The Linux operating system provides two separate DMA mapping interfaces:

  • Consistent mapping

  • Streaming mapping

Itanium 2 Processors and Altix System Addresses

All addresses on an Altix system are 64 bits long . Drivers have to ensure that any structures that are allocated to store any addresses must be 64 bits long.


Note: It is very important to note that if you want to translate a virtual memory address into a bus address (DMA for the card), using the following macros for translation WILL NOT work:
bus_to_virt()
virt_to_bus()

An Example such as the following, will not work:
/* This will NOT work ... */
dmabuf = kmalloc(size, GFP_KERNEL);
writel(virt_to_bus(dmabuf), card's_dma_addr_reg);



System Physical Memory Addresses

An SGI Altix system does not have system physical memory smaller than or equal to 32 bits. To the device driver, system physical memory addresses are always 64 bits long.

The following macros will provide proper translation from physical-to-virtual or virtual-to-physical:

phys_to_virt()
virt_to_phys()


Note: A system physical address is not the same as a bus address. Therefore, system physical addresses cannot be used by the card for DMA, as is (see “Bus Addresses - PCI/PCI-X Buses”).


Bus Addresses - PCI/PCI-X Buses

Bus addresses are addresses that allow the device to perform DMA operations from the card into system physical memory. An SGI Altix system supports either a 64-bit bus address or a 32-bit bus address. These bus addresses must be obtained from the various pci_map_XXX() routines. See the section on direct memory access ddresses (DMA). Legacy macros like virt_to_bus() and bus_to_virt() do not provide the correct mappings or translation.


Note: On an Altix system, there is no way to translate a bus address to virtual address. Drivers are responsible to save the the corresponding virtual address to the mapped DMA address. For more information, see “Direct Memory Access Addresses (DMA)”.


Programmable IO Read/Write Addresses

The following legacy routines do almost no work on Intel Itanium 2 platforms:

  • ioremap() -- Adds the IA64 uncache OFFset

  • iounmap() -- Does nothing

  • ioremap_nocache() -- Calls the ioremap() function

Drivers must use the IO addresses provided in the pci_dev structure for the device.

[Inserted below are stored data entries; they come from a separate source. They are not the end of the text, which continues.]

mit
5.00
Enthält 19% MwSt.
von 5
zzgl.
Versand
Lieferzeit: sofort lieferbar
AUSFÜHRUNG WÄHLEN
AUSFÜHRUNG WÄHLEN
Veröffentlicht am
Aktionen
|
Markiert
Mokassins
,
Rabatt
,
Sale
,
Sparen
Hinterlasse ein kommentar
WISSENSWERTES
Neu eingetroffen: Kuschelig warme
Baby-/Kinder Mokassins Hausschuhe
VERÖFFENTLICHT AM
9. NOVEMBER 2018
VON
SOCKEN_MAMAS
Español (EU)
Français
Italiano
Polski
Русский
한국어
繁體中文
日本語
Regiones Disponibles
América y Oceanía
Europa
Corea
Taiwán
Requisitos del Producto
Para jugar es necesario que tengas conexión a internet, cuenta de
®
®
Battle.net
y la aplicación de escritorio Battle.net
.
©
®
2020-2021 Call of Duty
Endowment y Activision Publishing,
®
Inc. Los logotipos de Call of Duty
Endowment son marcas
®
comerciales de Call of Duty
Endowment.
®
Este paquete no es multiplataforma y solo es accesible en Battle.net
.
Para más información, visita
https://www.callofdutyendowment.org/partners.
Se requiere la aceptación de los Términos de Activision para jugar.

An Example such as the following, will not work:

/* This will not work .. */
pci_read_config_dword(pci_dev, PCI_BASE_ADDRESS_0, &ioaddr);
cards_regs = ioremap(ioaddr, 0x1000);
writel(0x60002,(cards_regs + (PCI_INT_CFG/PltfMsk)));

Base address registers in the PCI Configuration Space of a card cannot be used, as is, by the device driver for PIO. Device Drivers have to use addresses initialized in the pci_dev structure allocated by the system for that device via this routine, as follows:

pci_resource_start(dev,bar)

Other resource routines of interest are, as follows:

pci_resource_end(dev,bar)
pci_resource_flags(dev,bar)
pci_resource_len(dev,bar)

On an SGI Altix system, these addresses are 64 bits long, regardless of whether they are PCI IO or memory resources. PCI IO resource addresses can then be used in the following macros:

inb/inw/inl/outb/outw/outl
insb/insw/insl/outsb/outsw/outsl


Note: Hardcoded legacy addresses for example, IO Port Number 0x360, used in IN/OUT macros will not work, for example, inb(0x360), and so on.

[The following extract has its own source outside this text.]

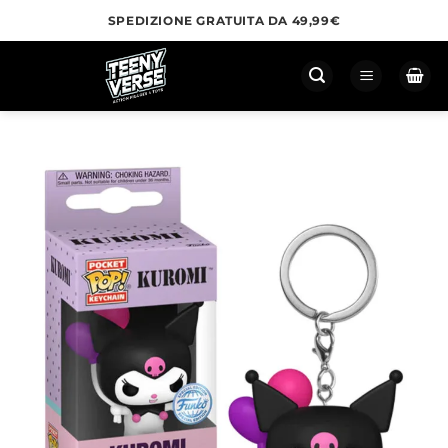
Salta
SPEDIZIONE GRATUITA DA 49,99€
ai
contenuti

PCI memory resource addresses can then be used in the following macros:

readb/readw/readl/readq/writeb/writew/writel/writeq

Device Driver Interrupt Registration - IRQs

Device drivers register their interrupt handling routines by calling the following code:

int request_irq(unsigned int irq,
         void (*handler)(int, void *, struct pt_regs *),
         unsigned long irqflags,
         const char * devname,
         void *dev_id)

Of particular interest here is irq integer, which traditionally is the interrupt line in the PCI configuration space. Device drivers should not be reading this value from the PCI configuration space to get the irq value for the request_irq(). Instead, device drivers should use the irq number as allocated in the pci_dev structure by the Linux operating system, as follows:

pci_dev->irq

An Example such as the following, will not work:

/* This will not work .. */
pci_read_config_byte(pci_dev, PCI_INTERRUPT_LINE, &irq);
request_irq(irq, ...);

Direct Memory Access Addresses (DMA)

DMA addresses (bus addresses) on Altix system are either 64 bits or 32 bits, nothing in-between. Requests for DMA addresses between 33 and 63 bits are given 32 bits DMA addresses.

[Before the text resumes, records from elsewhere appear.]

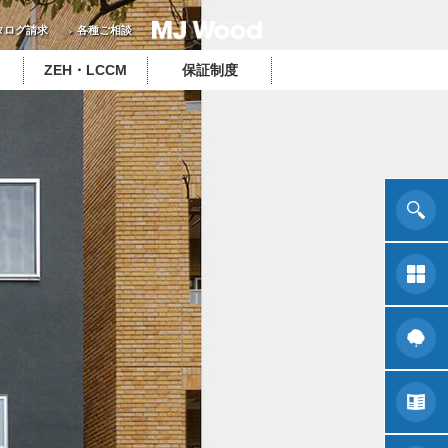
タログ請求
各種ご相談
ZEH・LCCM
保証制度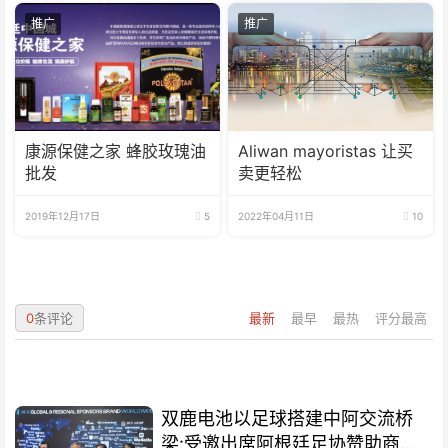
推广
推广
康源保健之家 蜂胶玫瑰油
Aliwan mayoristas 让买
批发
卖更轻松
2019年12月17日
5
2022年04月11日
10
0
条评论
最新
最早
最热
评分最高
双鹿电池以足球搭建中阿交流桥
梁:受邀出席阿根廷足协赞助商招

Device drivers cannot use legacy macros, such as the following:

bus_to_virt()
virt_to_bus()

Before calling any of the DMA mapping routines, a device driver should query the system for the DMA address size that the platform supports, using the following:

pci_dma_supported()

By default, the dma_mask is set by the Linux operating system to be 0xffffffff, which means 32 bits.

On an Altix system, there no calls to convert addresses from bus-to-virtual or virtual-to-bus. If the driver requires the corresponding virtual address of a bus address, it should save the virtual address.

Linux provides the following routines for mapping Virtual Address to DMA address:

pci_alloc_consistent()
pci_free_consistent()
pci_map_single()
pci_unmap_single()
pci_map_sg()
pci_unmap_sg()
pci_dma_sync_single()
pci_dma_sync_sg()

See linux/Documentation/DMA-mapping.txt for more details.

The pci_alloc_consistent() routine, by default, returns a 32 bit DMA address to the caller. On an Altix system, there is an exception. If your card is a PCIX card running in PCIX mode, only 64-bit DMA addresses are returned. For cards running in PCIX mode, please use the following: pci_set_consistent_dma_mask() to set the consistent mask bits to 0xffffffffffffff. Otherwise, your call to pci_alloc_consistent() will fail.

Posted PIO write Calls

For performance reasons, PIO write calls are posted. That is, on return from a PIO write call for example, outb(X), an Altix system does not guarantee that the PIO has arrived and been received by the designated device. To ensure that a PIO write has actually been delivered and received by the designated device, device drivers are required to perform a PIO read to a safe register on the device, for example reading the vendor's identification, and so on:

outb(X);
outb(XX);
inb(safe register address);


Note: Currently, the sn_mmiob() macro is only available on SGI Altix platforms.

On the SGI Altix platform, a faster PIO write flush macro is available, as follows:

outb(X);
outb(XX);
sn_mmiob();


Note: IO writes are delivered as soon as possible. In a ccNUMA architecture like used in an Altix system, if the system is very busy, a PIO write can be buffered by the IO chipsets.


The same rules apply to PIOs using the readb() family of macros.

For more information on synchronization issues regarding PIOs and memory references, see the Linux Device Drivers Guide.